(Items from a dataset)

============

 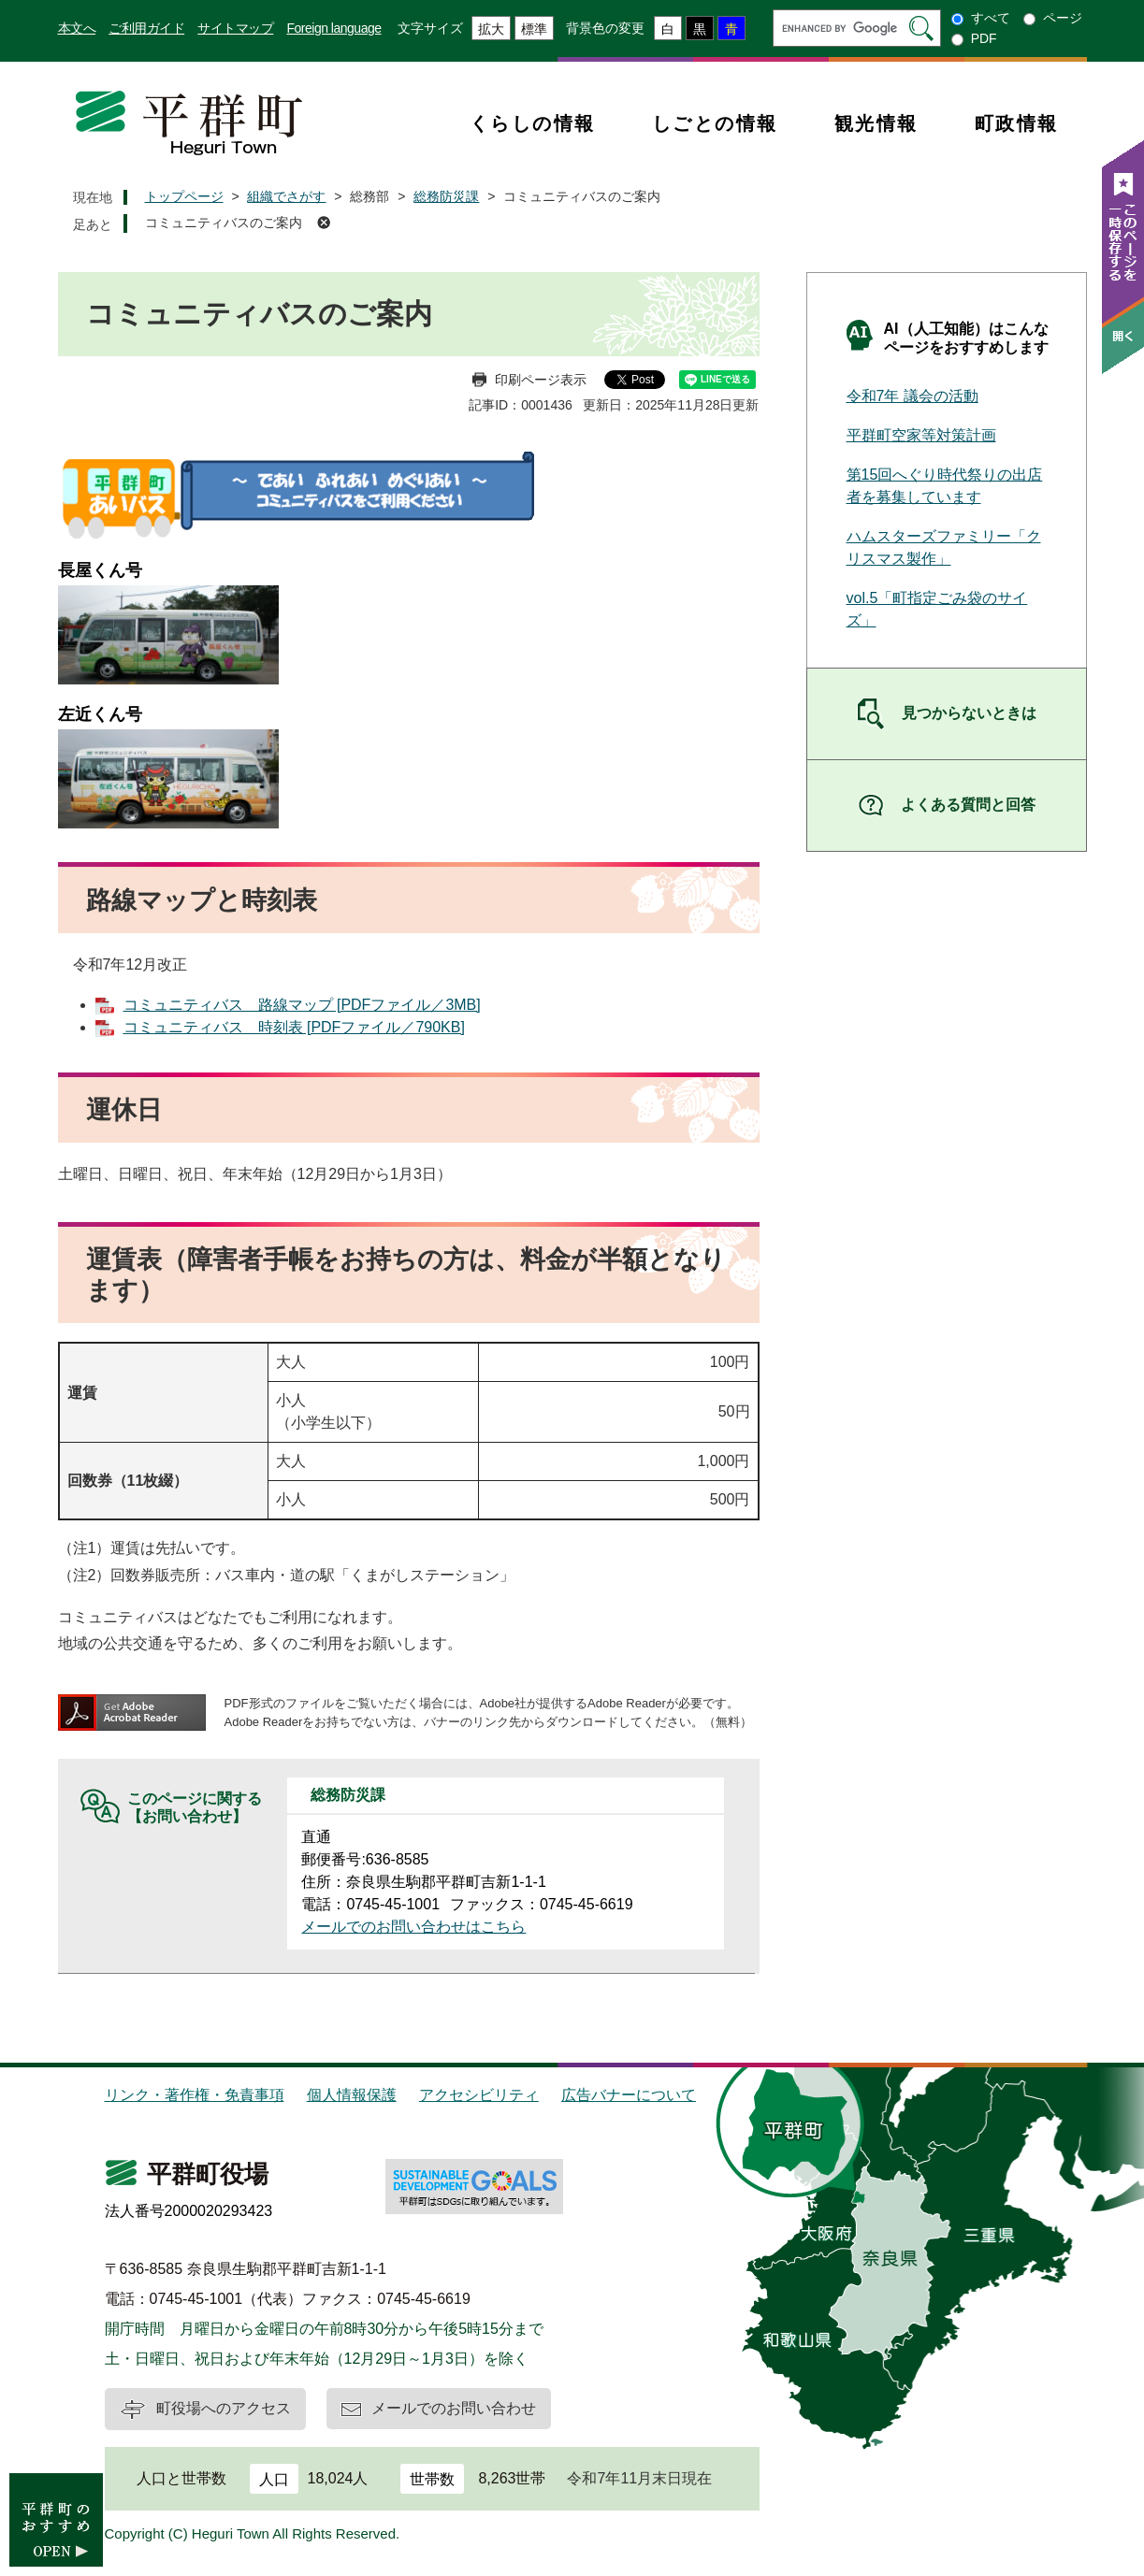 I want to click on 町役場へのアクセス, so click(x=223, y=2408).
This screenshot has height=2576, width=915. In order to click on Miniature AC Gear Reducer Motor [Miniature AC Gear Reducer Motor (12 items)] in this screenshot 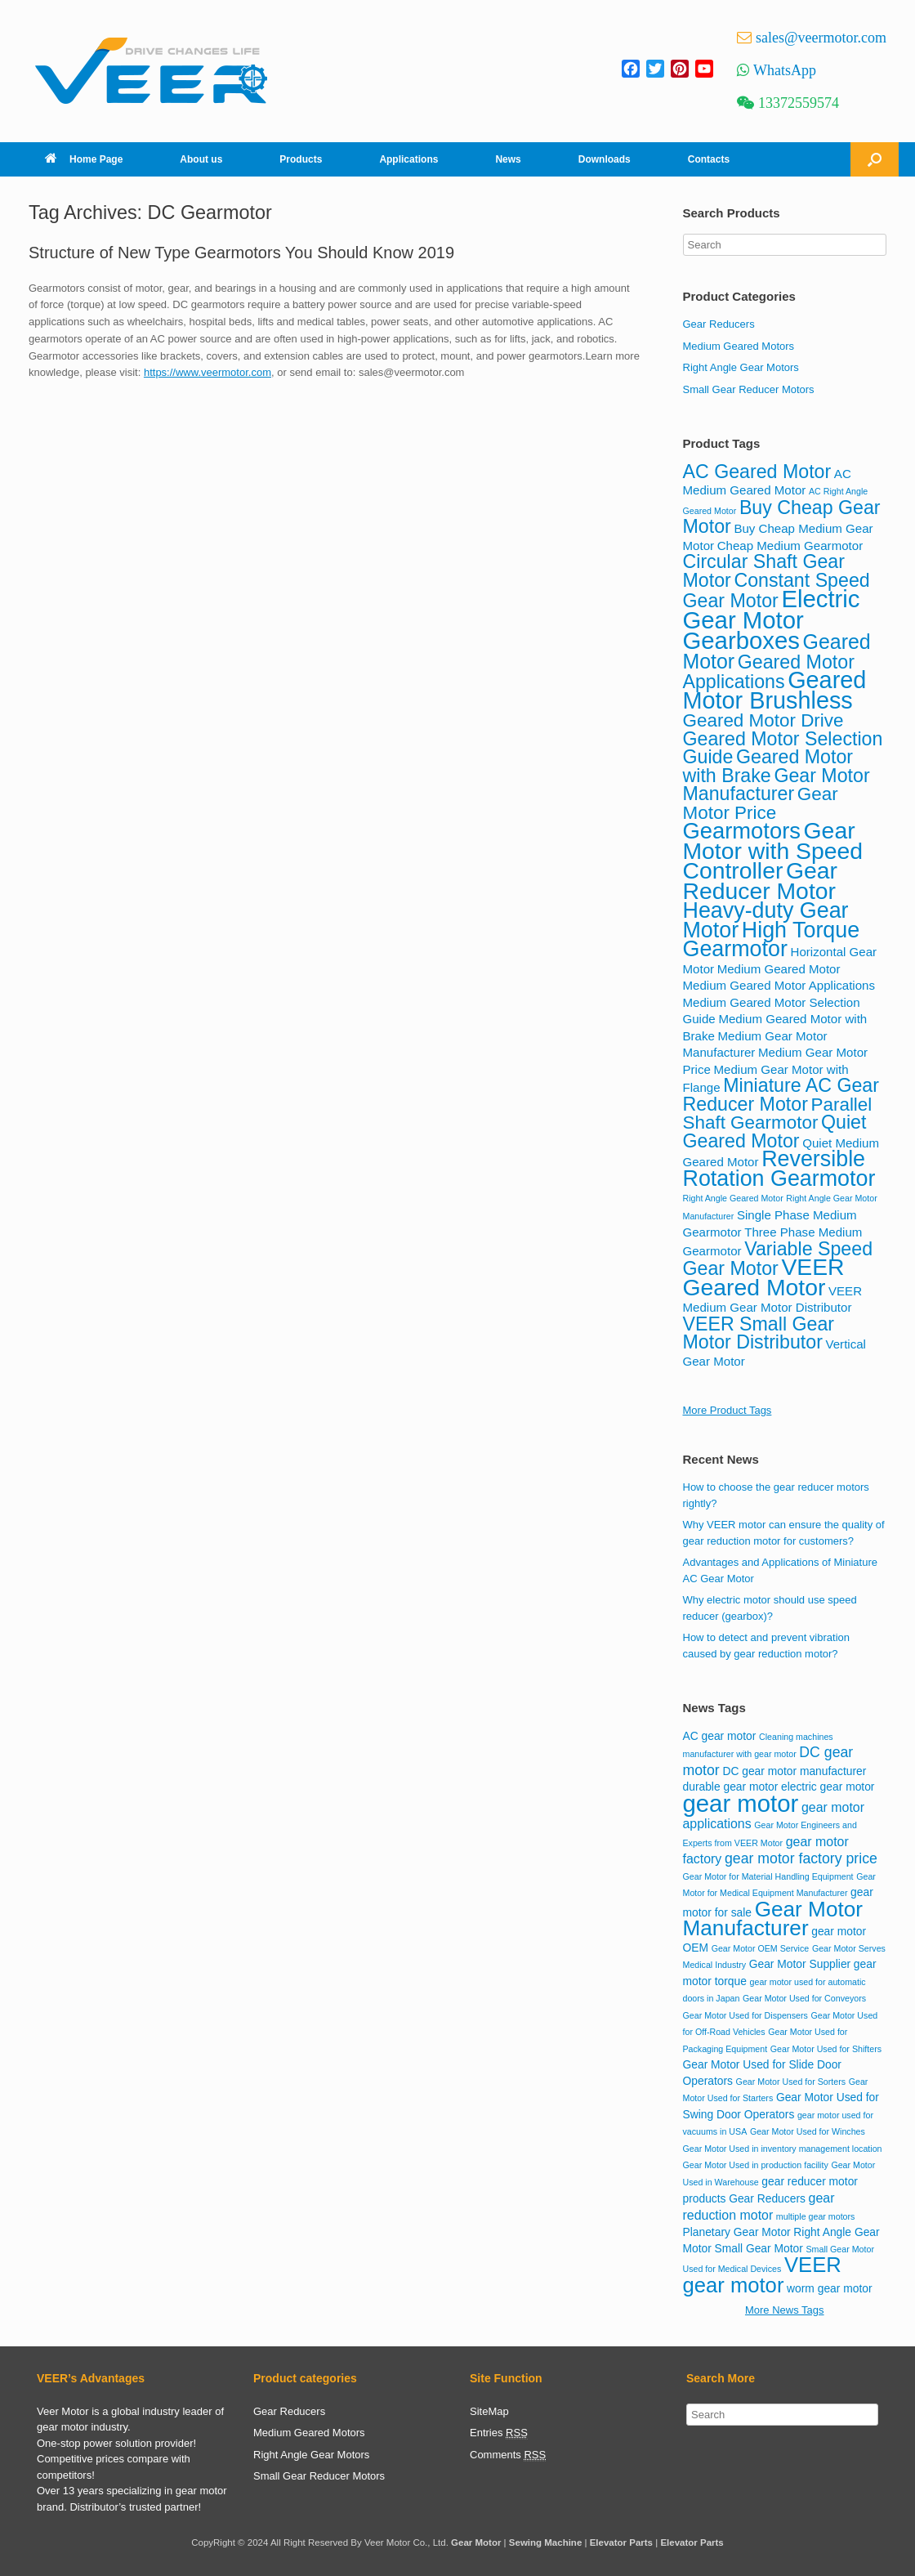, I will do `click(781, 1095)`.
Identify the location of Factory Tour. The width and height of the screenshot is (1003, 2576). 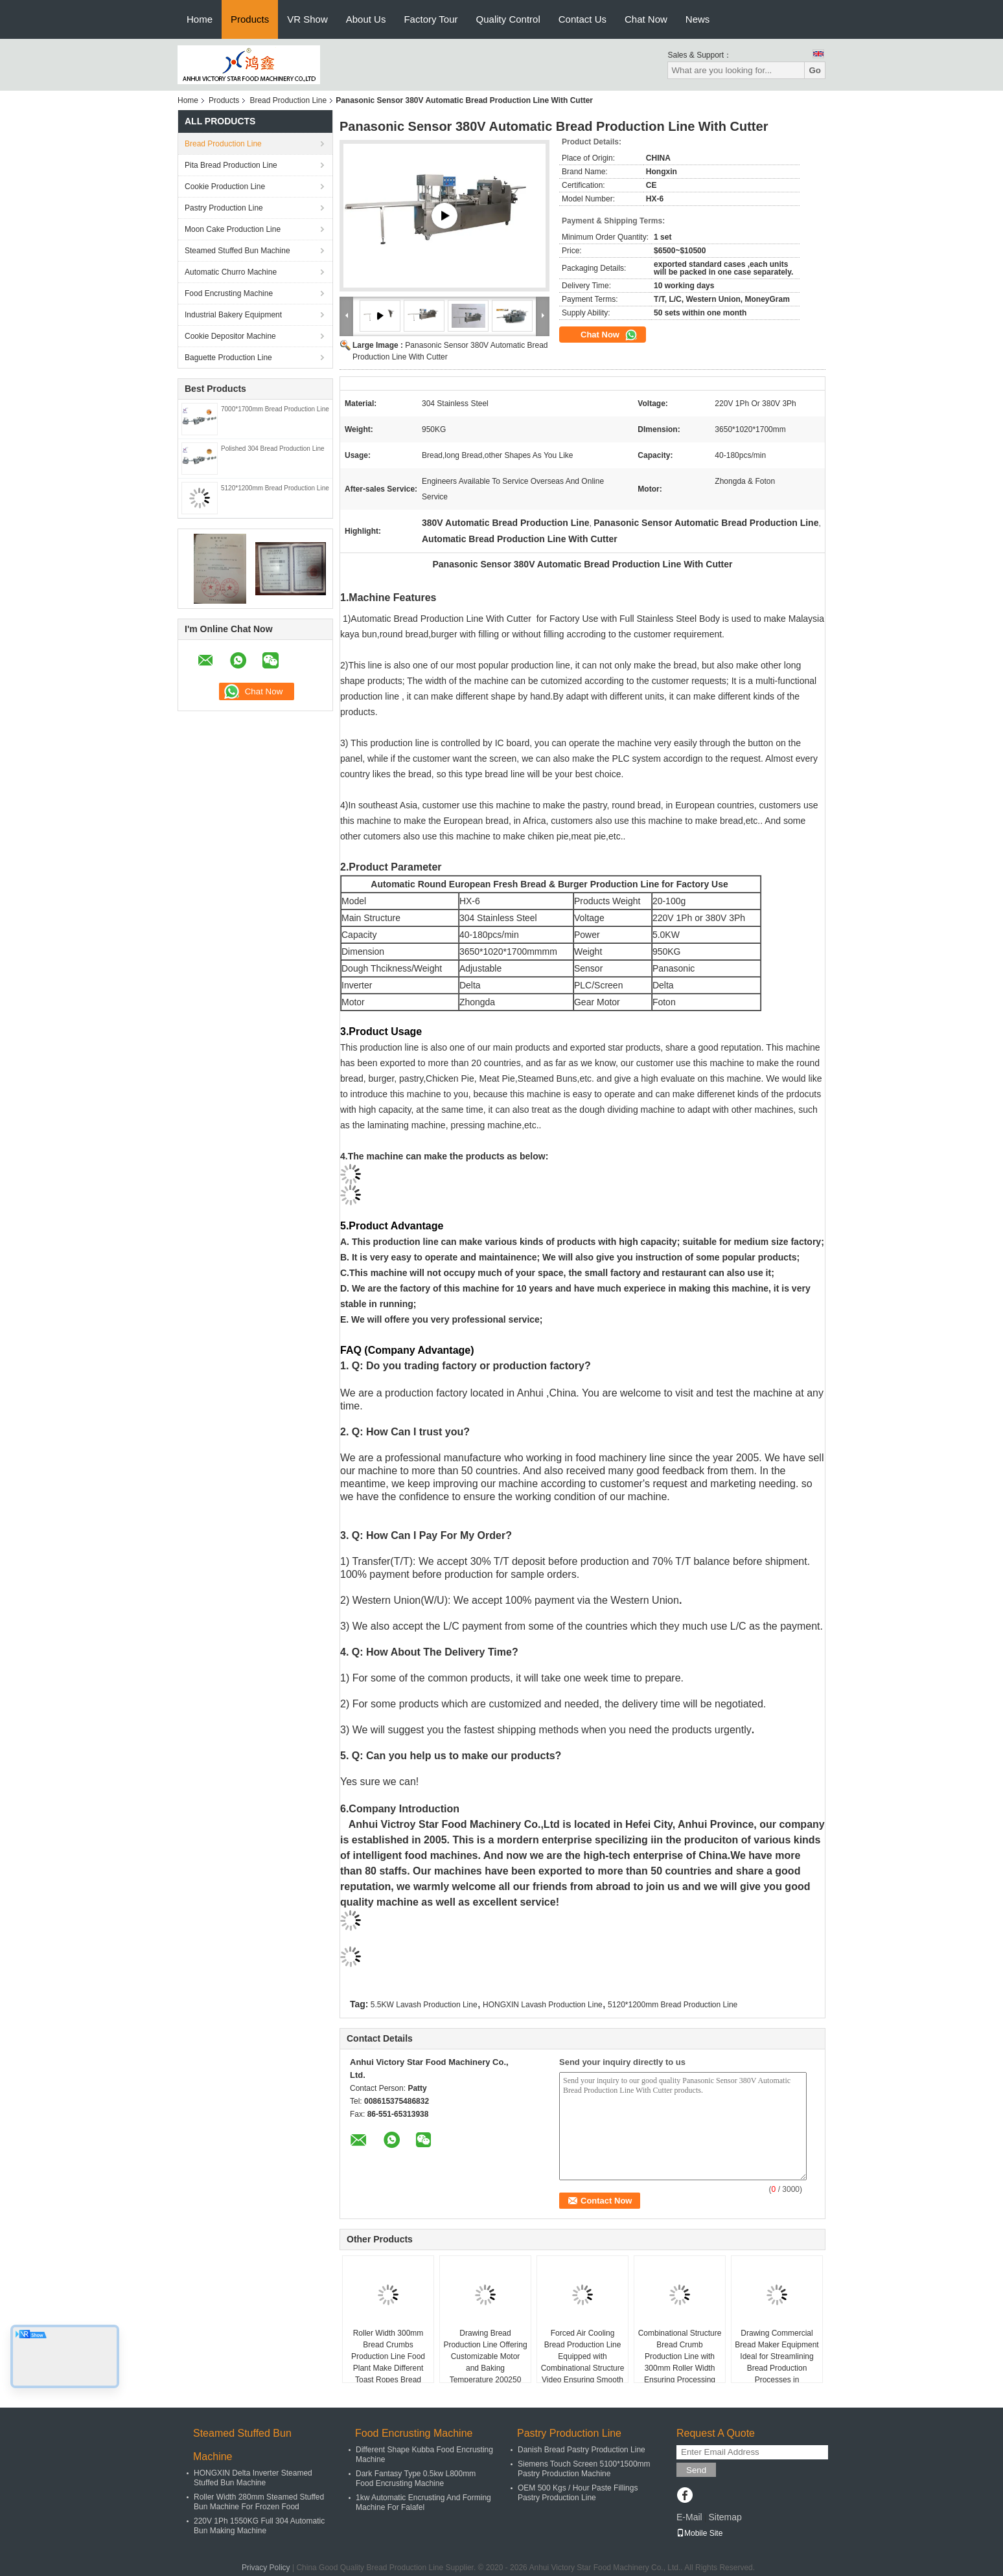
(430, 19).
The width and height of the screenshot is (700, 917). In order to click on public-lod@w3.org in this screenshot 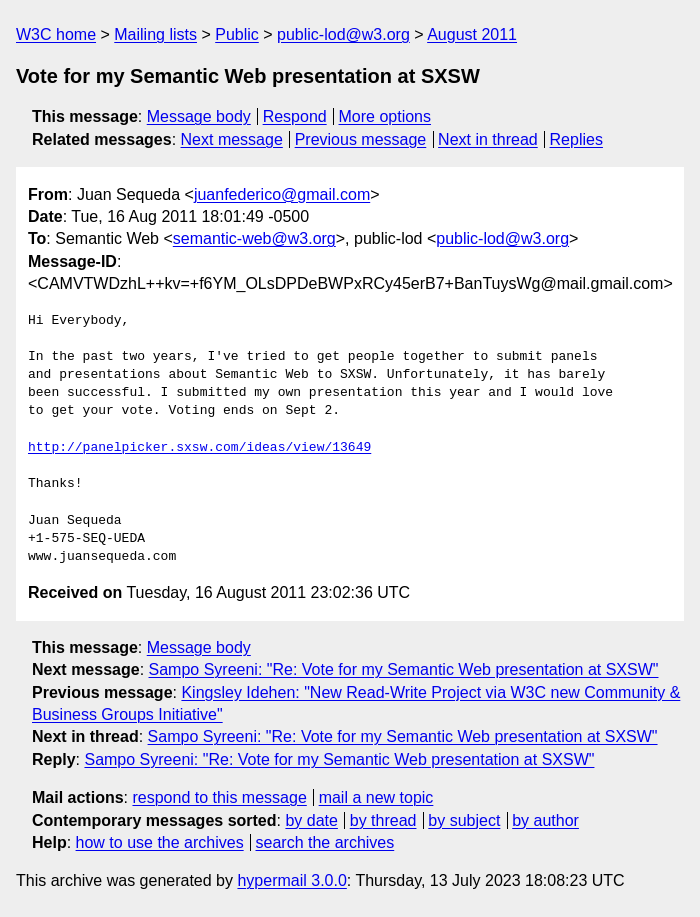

============

### WHAT THIS TASK INVOLVES
Copy exactly the lines that begin at the one containing "Identify the location" and end at the last line of the records, both included, omitting the pictures.

### ANSWER AREA
Identify the location of Factory Tour. The width and height of the screenshot is (1003, 2576). 
(430, 19).
The width and height of the screenshot is (700, 917). In order to click on public-lod@w3.org in this screenshot 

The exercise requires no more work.